Problem to work on ▸ Any picture in the material should be left out, while all other lines are copied exactly.

[[ Data provided open ]]

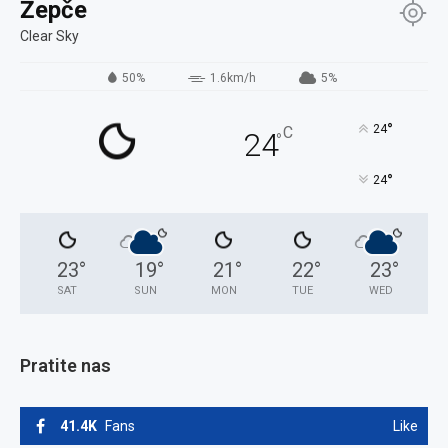
Žepče
Clear Sky
50%
1.6km/h
5%
°
24
C
24
°
°
24
23
°
19
°
21
°
22
°
23
°
SAT
SUN
MON
TUE
WED
Pratite nas
41.4K
Fans
Like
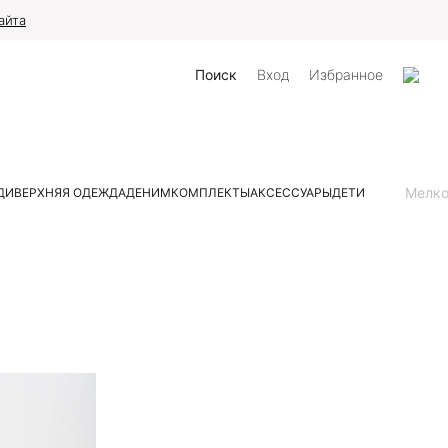
айта
Поиск
Вход
Избранное
Мелк
ДИ
ВЕРХНЯЯ ОДЕЖДА
ДЕНИМ
КОМПЛЕКТЫ
АКСЕССУАРЫ
ДЕТИ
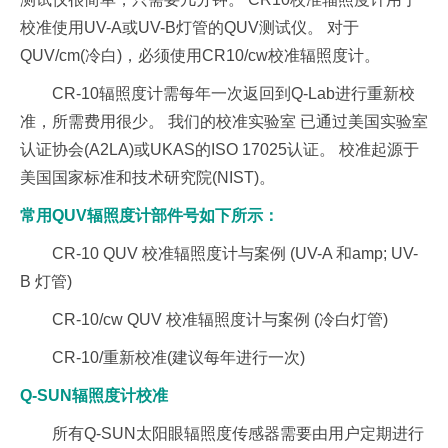
校准使用UV-A或UV-B灯管的QUV测试仪。 对于
QUV/cm(冷白)，必须使用CR10/cw校准辐照度计。
CR-10辐照度计需每年一次返回到Q-Lab进行重新校
准，所需费用很少。 我们的校准实验室 已通过美国实验室
认证协会(A2LA)或UKAS的ISO 17025认证。 校准起源于
美国国家标准和技术研究院(NIST)。
常用QUV辐照度计部件号如下所示：
CR-10 QUV 校准辐照度计与案例 (UV-A 和amp; UV-
B 灯管)
CR-10/cw QUV 校准辐照度计与案例 (冷白灯管)
CR-10/重新校准(建议每年进行一次)
Q-SUN辐照度计校准
所有Q-SUN太阳眼辐照度传感器需要由用户定期进行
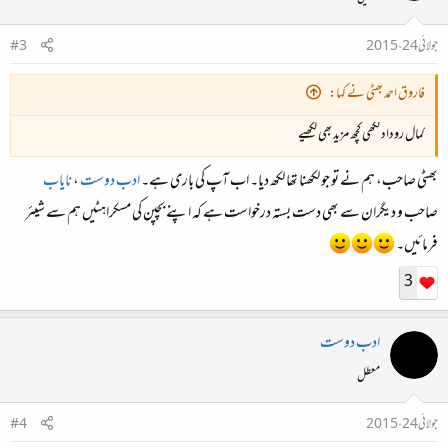
جولائی 24، 2015
#3
فاروق احمد بھٹی نے کہا:
کمال روداد لکھی کچھ مزید بھی لکھیے
بھٹی صاحب، ہم نے تو جو لکھنا تھا لکھ دیا۔ اب آپ کی باری ہے۔
ادب دوست
،
نایاب
صاحب و دیگران سے بھی دست بستہ درخواست ہے کہ اپنے بچپن کی مسکراہٹیں ہم سے شیئر
فرمائیں۔
3
ادب دوست
معطل
جولائی 24، 2015
#4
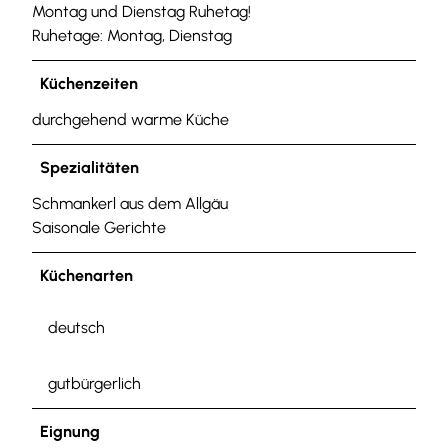
Montag und Dienstag Ruhetag!
Ruhetage: Montag, Dienstag
Küchenzeiten
durchgehend warme Küche
Spezialitäten
Schmankerl aus dem Allgäu
Saisonale Gerichte
Küchenarten
deutsch
gutbürgerlich
Eignung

[[ Data provided closed ]]

Response ▸
Žepče
Clear Sky
50%
1.6km/h
5%
°
24
C
24
°
°
24
23
°
19
°
21
°
22
°
23
°
SAT
SUN
MON
TUE
WED
Pratite nas
41.4K
Fans
Like
айта
Поиск
Вход
Избранное
Мелк
ДИ
ВЕРХНЯЯ ОДЕЖДА
ДЕНИМ
КОМПЛЕКТЫ
АКСЕССУАРЫ
ДЕТИ
校准使用UV-A或UV-B灯管的QUV测试仪。 对于
QUV/cm(冷白)，必须使用CR10/cw校准辐照度计。
CR-10辐照度计需每年一次返回到Q-Lab进行重新校
准，所需费用很少。 我们的校准实验室 已通过美国实验室
认证协会(A2LA)或UKAS的ISO 17025认证。 校准起源于
美国国家标准和技术研究院(NIST)。
常用QUV辐照度计部件号如下所示：
CR-10 QUV 校准辐照度计与案例 (UV-A 和amp; UV-
B 灯管)
CR-10/cw QUV 校准辐照度计与案例 (冷白灯管)
CR-10/重新校准(建议每年进行一次)
Q-SUN辐照度计校准
所有Q-SUN太阳眼辐照度传感器需要由用户定期进行
جولائی 24، 2015
#3
فاروق احمد بھٹی نے کہا:
کمال روداد لکھی کچھ مزید بھی لکھیے
بھٹی صاحب، ہم نے تو جو لکھنا تھا لکھ دیا۔ اب آپ کی باری ہے۔
ادب دوست
،
نایاب
صاحب و دیگران سے بھی دست بستہ درخواست ہے کہ اپنے بچپن کی مسکراہٹیں ہم سے شیئر
فرمائیں۔
3
ادب دوست
معطل
جولائی 24، 2015
#4
Montag und Dienstag Ruhetag!
Ruhetage: Montag, Dienstag
Küchenzeiten
durchgehend warme Küche
Spezialitäten
Schmankerl aus dem Allgäu
Saisonale Gerichte
Küchenarten
deutsch
gutbürgerlich
Eignung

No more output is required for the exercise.